A recent judgment of the District Court for the Northern District of California concerned a video game “Dead Rising” produced by Capcom in which the lead character battles with an army of zombies in a small town shopping mall, and tries to escape by helicopter. MKR owned the rights in a 1979 movie “George A Romero’s Dawn of the Dead” which had broadly the same basic plot and content.

The Events leading up to Proceedings

In 2004 Capcom approached MKR to negotiate a licence for use of elements from “Dawn of the Dead” for a video game. It did not, however, pursue the matter and instead it placed on the front of the box for the video game this disclaimer:

“THIS GAME WAS NOT DEVELOPED, APPROVED OR LICENSED BY THE OWNERS OR THE CREATORS OF GEORGE A. ROMERO’S DAWN OF THE DEAD”.
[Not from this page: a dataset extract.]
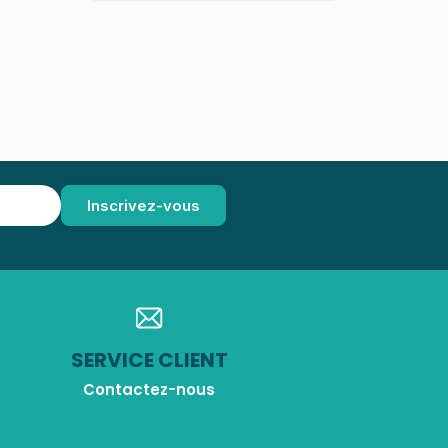
SERVICE CLIENT
Contactez-nous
The proceedings were actually initiated by Capcom seeking a declaration that their video game did not infringe any copyright, trade mark or any other intellectual property rights belonging to MKR. MKR counterclaimed, but all its counterclaims failed and Capcom’s application succeeded.

The Extrinsic Test

The court first applied the objective “extrinsic” test where a court “focuses on articulable similarities between the plot, themes, dialogue, mood, setting, pace, characters and sequence of events in the two works.” In applying the test, the court “compares not the basic plot ideas for stories, but the actual concrete elements which make up the total sequence of events and the relationships between the major characters.”

Applying the extrinsic test the court concluded that a comparison between the movie and the videogame revealed “profound differences“. It noted that MKR had not identified any similarity between Dead Rising and any protected element of Dawn of the Dead. It noted that the few similarities MKR had alleged were “driven by the wholly unprotectable concept of humans battling zombies in a mall during a zombie outbreak. Each one of MKR’s claims to similarities … ultimately must be “filtered” out as unprotectable.”

The court then went on to consider one by one the issues of the plot and sequence of events, characters, theme, dialogue, mood, setting, pace and total concept in the field. It found that “MKR’s alleged similarities constitute nothing more than a string of disconnected facts and generic ideas which are not protected under copyright law.”

The Intrinsic Test

The court then considered the “Intrinsic” arguments. It noted that MKR made much of the argument that those involved in the game industry perceived “Dead Rising” to be an obvious “rip off” of “Dawn of the Dead“. It noted, however, that MKR “must first successfully pass through the extrinsic test, which … it does not accomplish“, so the perception of the market place that the work had been copied simply did not come into play.

The Disclaimer

As to the disclaimer, MKR argued “that the use of this disclaimer itself dilutes its trade mark and may cause consumer confusion.” The court, however, rejected this argument and pointed out that MKR had failed to adduce any authority that a pre-litigation disclaimer disavowing any connection between the works “such as here” gives rise to a trade mark claim.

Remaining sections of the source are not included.